A che punto si è con l’efficacia della legge?

“Intanto, ci sono i giorni di verifica, e poi rimane sempre la possibilità del governo, entro i termini stabiliti dalla legge, di impugnarla, dopo la sua promulgazione, davanti alla Corte Costituzionale. Per quanto riguarda i tempi, il governo nazionale ha ora 60 giorni di tempo per valutare se impugnare la legge. La ragione dell’atto sarebbe la contestazione da parte del governo che la Regione abbia ecceduto le proprie competenze, sostenendo che una materia così delicata dovrebbe essere regolata da una legge nazionale uniforme. Ma il nocciolo della questione sta nel fatto che anche questa possibilità da parte del governo è stata da qualcuno interpretata come legata al merito della scelta, una scelta che è già stata fatta in tutt’altro contesto, dalla Suprema Corte. Qualsiasi governo in carica non può permettersi di dire “questa norma non mi piace quindi la porto davanti alla Corte Costituzionale”. Può legittimamente fare eccezioni, ad esempio, sui limiti che la Regione non avrebbe rispettato nella stesura della legge, oppure per violazione della norma costituzionale che stabilisce che la Regione non possa legiferare su diritti alla persona. Ci si comporta insomma come se questo “traguardo”, se vogliamo chiamarlo così, non fosse mai stato raggiunto. Il risultato raggiunto con la sentenza 242/2019, ha già determinato una legge dello Stato. Non è che si deve ancora discutere del merito. Lo potrebbe fare solo il Parlamento, l’organo legislativo nel nostro ordinamento istituzionale, qualora deliberasse una discussione in merito, come d’altro canto la Corte Costituzionale aveva chiesto”.

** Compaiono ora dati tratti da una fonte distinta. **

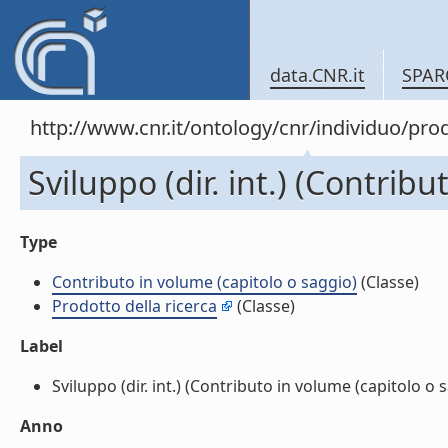
data.CNR.it
SPAR
http://www.cnr.it/ontology/cnr/individuo/pr
Sviluppo (dir. int.) (Contrib
Type
Contributo in volume (capitolo o saggio)
(Classe)
Prodotto della ricerca
(Classe)
Label
Sviluppo (dir. int.) (Contributo in volume (capitolo o sa
Anno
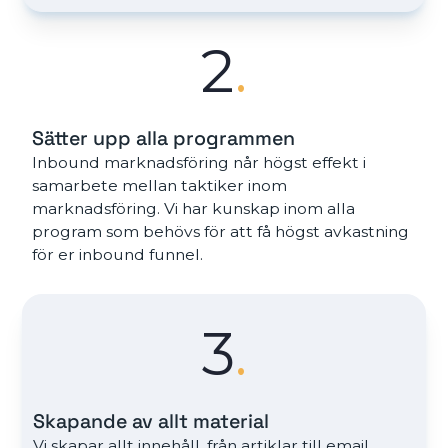
2
.
Sätter upp alla programmen
Inbound marknadsföring når högst effekt i
samarbete mellan taktiker inom
marknadsföring. Vi har kunskap inom alla
program som behövs för att få högst avkastning
för er inbound funnel.
3
.
Skapande av allt material
Vi skapar allt innehåll, från artiklar till email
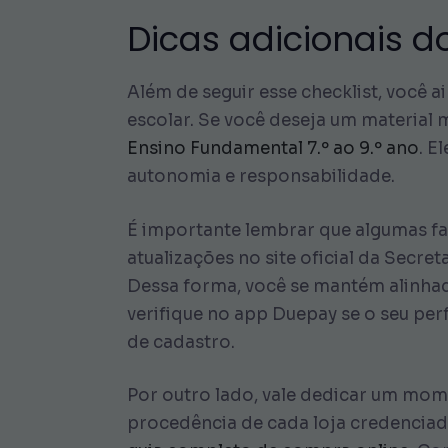
Dicas adicionais d
Além de seguir esse checklist, você 
escolar. Se você deseja um material
Ensino Fundamental 7.º ao 9.º ano
. E
autonomia e responsabilidade.
É importante lembrar que algumas f
atualizações no site oficial da Secr
Dessa forma, você se mantém alinhad
verifique no app Duepay se o seu pe
de cadastro.
Por outro lado, vale dedicar um mome
procedência de cada loja credencia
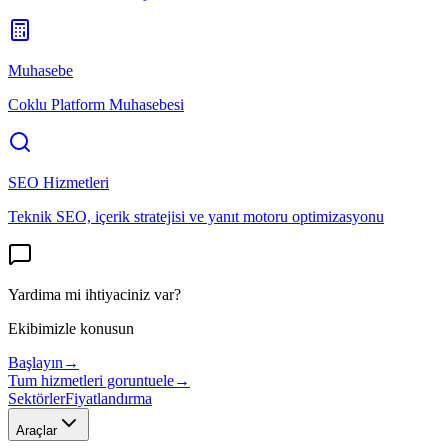
Muhasebe
Coklu Platform Muhasebesi
SEO Hizmetleri
Teknik SEO, içerik stratejisi ve yanıt motoru optimizasyonu
Yardima mi ihtiyaciniz var?
Ekibimizle konusun
Başlayın
→
Tum hizmetleri goruntuele
→
Sektörler
Fiyatlandırma
Araçlar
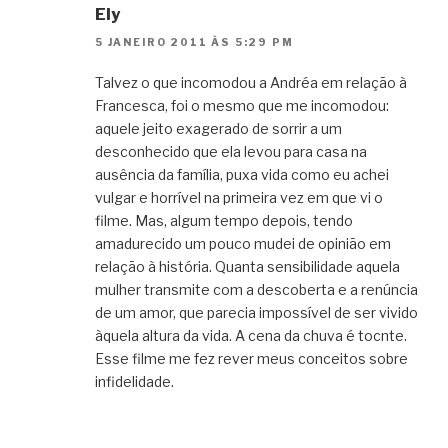
Ely
5 JANEIRO 2011 ÀS 5:29 PM
Talvez o que incomodou a Andréa em relação à
Francesca, foi o mesmo que me incomodou:
aquele jeito exagerado de sorrir a um
desconhecido que ela levou para casa na
ausência da família, puxa vida como eu achei
vulgar e horrível na primeira vez em que vi o
filme. Mas, algum tempo depois, tendo
amadurecido um pouco mudei de opinião em
relação à história. Quanta sensibilidade aquela
mulher transmite com a descoberta e a renúncia
de um amor, que parecia impossível de ser vivido
àquela altura da vida. A cena da chuva é tocnte.
Esse filme me fez rever meus conceitos sobre
infidelidade.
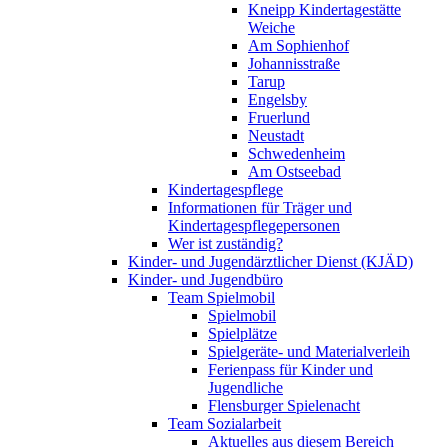
Kneipp Kindertagestätte
Weiche
Am Sophienhof
Johannisstraße
Tarup
Engelsby
Fruerlund
Neustadt
Schwedenheim
Am Ostseebad
Kindertagespflege
Informationen für Träger und
Kindertagespflegepersonen
Wer ist zuständig?
Kinder- und Jugendärztlicher Dienst (KJÄD)
Kinder- und Jugendbüro
Team Spielmobil
Spielmobil
Spielplätze
Spielgeräte- und Materialverleih
Ferienpass für Kinder und
Jugendliche
Flensburger Spielenacht
Team Sozialarbeit
Aktuelles aus diesem Bereich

Ma il meccanismo che ne nasce non rischia di provocare confusione nelle fonti del diritto? In altre parole, il potere giudiziario non rischia di diventare fonte di legge entrando nel campo del potere legislativo, ovvero del Parlamento?

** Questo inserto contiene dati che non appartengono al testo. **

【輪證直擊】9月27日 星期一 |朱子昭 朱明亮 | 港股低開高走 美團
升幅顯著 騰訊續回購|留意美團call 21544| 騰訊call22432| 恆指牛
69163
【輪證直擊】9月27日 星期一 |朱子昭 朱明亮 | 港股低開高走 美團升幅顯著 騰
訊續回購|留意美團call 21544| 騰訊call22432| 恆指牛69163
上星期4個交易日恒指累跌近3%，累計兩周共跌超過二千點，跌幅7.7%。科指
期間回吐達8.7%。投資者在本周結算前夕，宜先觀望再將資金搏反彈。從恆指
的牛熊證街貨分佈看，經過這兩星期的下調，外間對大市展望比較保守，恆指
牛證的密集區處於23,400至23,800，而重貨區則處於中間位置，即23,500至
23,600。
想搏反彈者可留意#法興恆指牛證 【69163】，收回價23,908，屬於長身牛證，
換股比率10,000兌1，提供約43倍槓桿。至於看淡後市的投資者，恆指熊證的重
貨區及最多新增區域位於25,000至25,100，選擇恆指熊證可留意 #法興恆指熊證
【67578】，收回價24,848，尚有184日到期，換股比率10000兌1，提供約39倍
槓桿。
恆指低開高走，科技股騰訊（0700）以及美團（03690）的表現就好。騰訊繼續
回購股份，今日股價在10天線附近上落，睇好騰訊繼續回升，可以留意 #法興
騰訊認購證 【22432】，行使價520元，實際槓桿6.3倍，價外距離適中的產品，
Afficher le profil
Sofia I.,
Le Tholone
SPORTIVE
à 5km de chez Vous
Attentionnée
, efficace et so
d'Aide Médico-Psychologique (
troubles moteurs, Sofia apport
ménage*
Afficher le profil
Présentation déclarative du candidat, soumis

“Il problema nasce quando ci si trova di fronte a un vuoto legislativo, e la Corte viene richiesta di interpretare le norme su questioni urgenti e non differibili. Ispirandosi a un modalità messa in atto per la prima volta dalla Corte Costituzionale Federale tedesca, i giudici costituzionali possono, pur accertando l’irregolarità della norma chiamata a giudizio, chiedere al Parlamento di legiferare entro un termine per “riaggiustare” la norma. Puntualmente, il Parlamento resta inerte. A quel punto, la Corte sostanzialmente costruisce una norma con una sentenza additiva di accoglimento. Ovviamente, la Corte fa quello che ordinariamente spetta al legislatore. D’altro canto, la bellezza della nostra Costituzione è anche questo, vale a dire, il ruolo e la capacità di una Corte Costituzionale di superare i blocchi del sistema”.